Le temps d’un weekend, venez découvrir les multiples formes de la mazurka. Maryfé Singy et Pierre Loup Morillon guideront et transmettront leurs connaissances de cette danse de couple à 3 temps, aux rythmes irrésistibles ! Apparue en Pologne à la fin du 18ème siècle, la mazurka n’a pas cessé d’enjamber les frontières et de se métamorphoser. Elle est aujourd’hui une des danses les plus appréciées dans les bals folks.
En écho à la prochaine création de François Chaignaud, les démentes (mazurkas) dont Maryfé et Pierre Loup sont interprètes. Création mai 2027.
Biographies


Pierre Loup Morillon est né à Lille mais est originaire du sud de la Bretagne, où il retourne régulièrement voir sa famille. Le père est radiologue, la mère pédiatre. Il a deux sœurs. Il grandit à la Martinique entre 8 et 14 ans. C’est là qu’il commence à danser. « J’ai d’abord découvert le bèlè, le style traditionnel martiniquais, puis pris des cours de danse africaine et de jazz, précise-t-il. J’ai commencé le classique à 10 ans. » A peine six mois de technique dans les jambes qu’il passe l’audition à l’école de l’Opéra national de Paris. « Sans rien connaître du vocabulaire, évidemment, et sans succès, donc, mais je savais déjà que j’allais faire quelque chose de ma vie avec la danse. »
Le voilà donc, cinq ans plus tard, en 2017, à Paris.

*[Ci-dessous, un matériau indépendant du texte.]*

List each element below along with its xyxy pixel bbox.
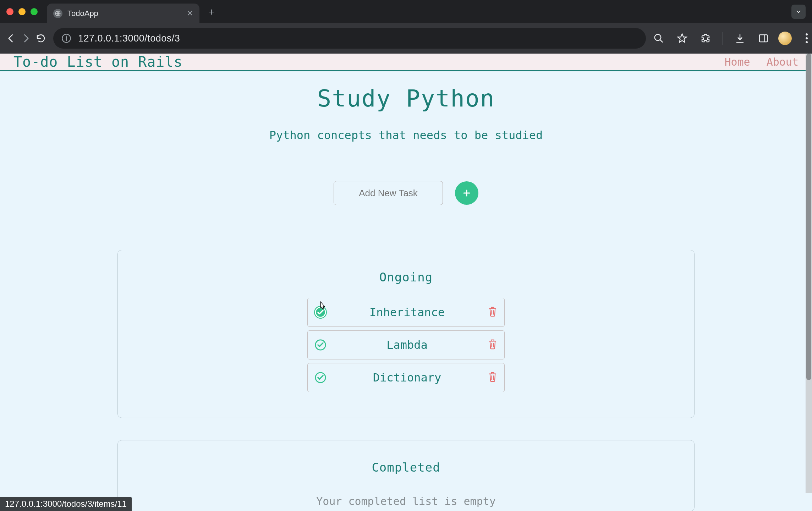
- ongoing-heading: Ongoing: [379, 270, 433, 284]
- svg-rect-6: [759, 35, 768, 42]
- check-circle-icon: [314, 306, 327, 318]
- bookmark-star-icon[interactable]: [674, 30, 691, 47]
- window-close-icon[interactable]: [6, 8, 13, 15]
- profile-avatar[interactable]: [778, 32, 792, 45]
- reload-button[interactable]: [35, 30, 46, 47]
- close-tab-icon[interactable]: ✕: [187, 9, 193, 18]
- svg-point-4: [655, 34, 661, 41]
- delete-task-button[interactable]: [487, 306, 498, 319]
- new-tab-button[interactable]: ＋: [207, 5, 216, 18]
- page-title: Study Python: [317, 85, 495, 112]
- address-bar[interactable]: 127.0.0.1:3000/todos/3: [53, 28, 646, 49]
- completed-panel: Completed Your completed list is empty: [117, 440, 695, 511]
- trash-icon: [487, 338, 498, 350]
- toolbar-actions: [650, 30, 812, 47]
- status-bar: 127.0.0.1:3000/todos/3/items/11: [0, 497, 132, 511]
- add-task-row: [334, 181, 478, 205]
- page-subtitle: Python concepts that needs to be studied: [269, 128, 543, 142]
- task-label[interactable]: Inheritance: [327, 306, 487, 319]
- complete-task-button[interactable]: [314, 371, 327, 384]
- ongoing-panel: Ongoing Inheritance Lambda: [117, 250, 695, 418]
- brand-title[interactable]: To-do List on Rails: [13, 54, 183, 70]
- site-info-icon[interactable]: [61, 33, 72, 44]
- downloads-icon[interactable]: [731, 30, 748, 47]
- nav-home[interactable]: Home: [724, 56, 750, 68]
- site-header: To-do List on Rails Home About: [0, 54, 812, 71]
- chrome-menu-icon[interactable]: [798, 30, 812, 47]
- globe-icon: [53, 9, 62, 18]
- browser-chrome: TodoApp ✕ ＋ 127.0.0.1:3000/todos/3: [0, 0, 812, 54]
- completed-heading: Completed: [372, 460, 440, 474]
- check-circle-icon: [314, 372, 327, 384]
- browser-tab[interactable]: TodoApp ✕: [47, 4, 199, 23]
- complete-task-button[interactable]: [314, 339, 327, 351]
- extensions-icon[interactable]: [697, 30, 714, 47]
- svg-point-3: [66, 36, 67, 37]
- window-minimize-icon[interactable]: [18, 8, 26, 15]
- page-viewport: To-do List on Rails Home About Study Pyt…: [0, 54, 812, 511]
- forward-button[interactable]: [21, 30, 31, 47]
- browser-toolbar: 127.0.0.1:3000/todos/3: [0, 23, 812, 54]
- task-row: Lambda: [307, 330, 505, 359]
- task-row: Inheritance: [307, 298, 505, 327]
- nav-about[interactable]: About: [767, 56, 799, 68]
- task-row: Dictionary: [307, 363, 505, 392]
- site-nav: Home About: [724, 56, 799, 68]
- toolbar-separator: [723, 32, 723, 45]
- complete-task-button[interactable]: [314, 306, 327, 319]
- main-content: Study Python Python concepts that needs …: [0, 71, 812, 511]
- plus-icon: [462, 189, 471, 197]
- url-text[interactable]: 127.0.0.1:3000/todos/3: [78, 33, 638, 44]
- delete-task-button[interactable]: [487, 338, 498, 352]
- task-label[interactable]: Lambda: [327, 338, 487, 352]
- tab-strip: TodoApp ✕ ＋: [0, 0, 812, 23]
- window-controls: [6, 8, 38, 15]
- delete-task-button[interactable]: [487, 371, 498, 384]
- back-button[interactable]: [6, 30, 16, 47]
- add-task-button[interactable]: [455, 181, 478, 205]
- scrollbar-thumb[interactable]: [806, 54, 811, 380]
- side-panel-icon[interactable]: [755, 30, 772, 47]
- zoom-icon[interactable]: [650, 30, 667, 47]
- tab-title: TodoApp: [67, 9, 182, 18]
- tabs-dropdown-icon[interactable]: [791, 5, 806, 19]
- window-zoom-icon[interactable]: [31, 8, 38, 15]
- trash-icon: [487, 371, 498, 383]
- check-circle-icon: [314, 339, 327, 351]
- svg-line-5: [660, 40, 663, 43]
- scrollbar-track[interactable]: [806, 54, 812, 493]
- trash-icon: [487, 306, 498, 318]
- completed-empty-message: Your completed list is empty: [316, 495, 496, 507]
- task-label[interactable]: Dictionary: [327, 371, 487, 384]
- add-task-input[interactable]: [334, 181, 443, 205]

Adieu momentané à la famille pour intégrer le conservatoire à rayonnement régional de Boulogne-Billancourt (Hauts-de-Seine), où il surfe sur toutes les techniques. Vite, il enchaîne avec le CNSMD de Paris. La route est droite, le choix de la danse limpide. « Elle est pour moi un outil de construction de soi et d’émancipation sexuelle, sociale et politique, confie-t-il. Je travaille sur ce que je suis, espère être, ce dont je rêve. C’est aussi une expérience collective où l’on a le courage de vivre en groupe des choses incroyables et de se transformer au passage. » (extrait de l’article du journal Le Monde, Le danseur Pierre Loup Morillon ou le corps libérateur)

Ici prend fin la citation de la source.